The title is rather vague, the question is more along the line of, does there exist a number $c$, such that
$$f(x,y) = \begin{cases}
\frac{2xy+x^4}{x^2+y^2} & (x,y)\neq (0,0)\\
c & (x,y)=(0,0) \end{cases} $$
is continuous.
So I was thinking if I take the limit and see what the upper part of the piecewise function approaches, that $c$ would have to be something along does lines, like you do in single-variable calculus. So I went about my day and parametrized $x=r\cos\theta $ and $y=r\sin\theta$
Such that I'd get
$$\lim_{(x,y)\rightarrow (0,0)} \frac{2r^2\sin\theta\cos\theta+r^4\cos^4\theta }{r^2(\sin^2\theta+\cos^2\theta)}=\lim_{(x,y)\rightarrow (0,0)}\frac{r^2(\sin2\theta +r^2\cos^4\theta)}{r^2}=\sin2\theta $$ Which obviously is path dependent, so the limit doesn't exist, but whenever I smash values obtusely close to $(0,0)$ into my calculator it approximates the functional value to $1$. So how can I solve this?
Best Answer
It's usually easier to find limits along lines by inserting either $y = kx$ or $x = ky$ for some constant $k\in \Bbb R$, than transforming to polar coordinates.
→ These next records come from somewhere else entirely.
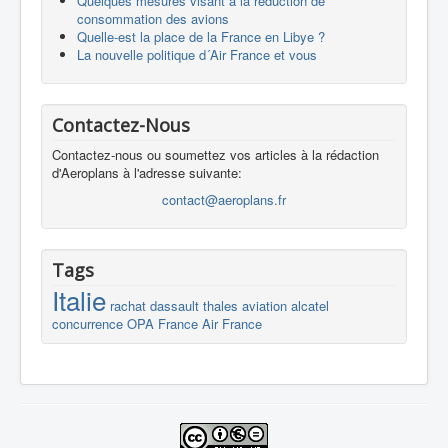
Quelques mesures visant à la réduction de
consommation des avions
Quelle-est la place de la France en Libye ?
La nouvelle politique d´Air France et vous
Contactez-Nous
Contactez-nous ou soumettez vos articles à la rédaction
d'Aeroplans à l'adresse suivante:
contact@aeroplans.fr
Tags
Italie
rachat
dassault
thales
aviation
alcatel
concurrence
OPA
France
Air France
That way we get, for $x\neq 0$, $$ f(x, kx) = \frac{2x\cdot kx + x^4}{x^2 + (kx)^2} = \frac{2kx^2 + x^4}{x^2 + k^2x^2} = \frac{2k + x^2}{1+k^2} $$ whose limit as $x\to 0$ clearly depends on $k$ (as a bonus, this coupled with your answer gives a relationship between the slope $k$ of a line and its angle $\theta$: $\frac{2k}{1+k^2} = \sin2\theta$). In particular, for $k = 1$ the limit is $1$, and for $k = -1$ the limit is $-1$. So no value for $c$ will make the function continuous.
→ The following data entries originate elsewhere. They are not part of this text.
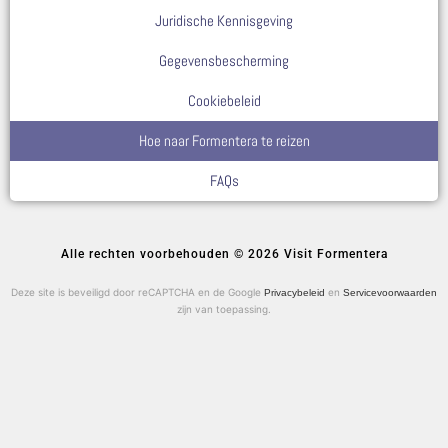
Juridische Kennisgeving
Gegevensbescherming
Cookiebeleid
Hoe naar Formentera te reizen
FAQs
Alle rechten voorbehouden © 2026 Visit Formentera
Deze site is beveiligd door reCAPTCHA en de Google
en
Privacybeleid
Servicevoorwaarden
zijn van toepassing.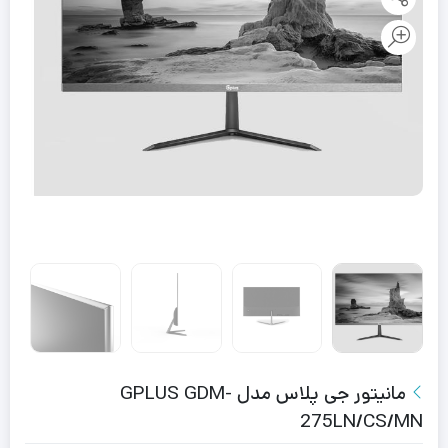
مانیتور جی پلاس مدل GPLUS GDM-
275LN/CS/MN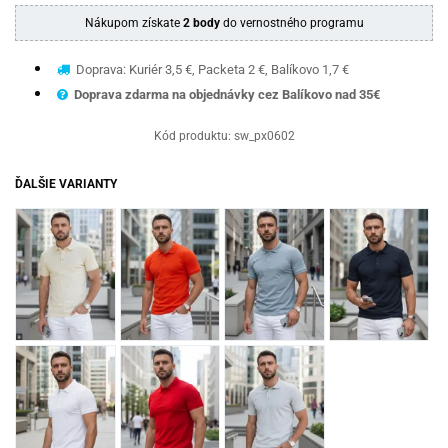
Nákupom získate
2 body
do vernostného programu
Doprava: Kuriér 3,5 €, Packeta 2 €, Balíkovo 1,7 €
Doprava zdarma na objednávky cez Balíkovo nad 35€
Kód produktu:
sw_px0602
ĎALŠIE VARIANTY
Beware, however. Some functions have the same limit at the origin along any line, yet don't have a limit at the origin. For instance $$ f(x, y) = \cases{\frac{x^2y}{x^4 + y^2} & for $(x, y)\neq(0,0)$\\ 0 & for $(x, y) = (0,0)$} $$ has limit $0$ at the origin along any line, but along the parabola $y = x^2$ we have the limit $\frac12$.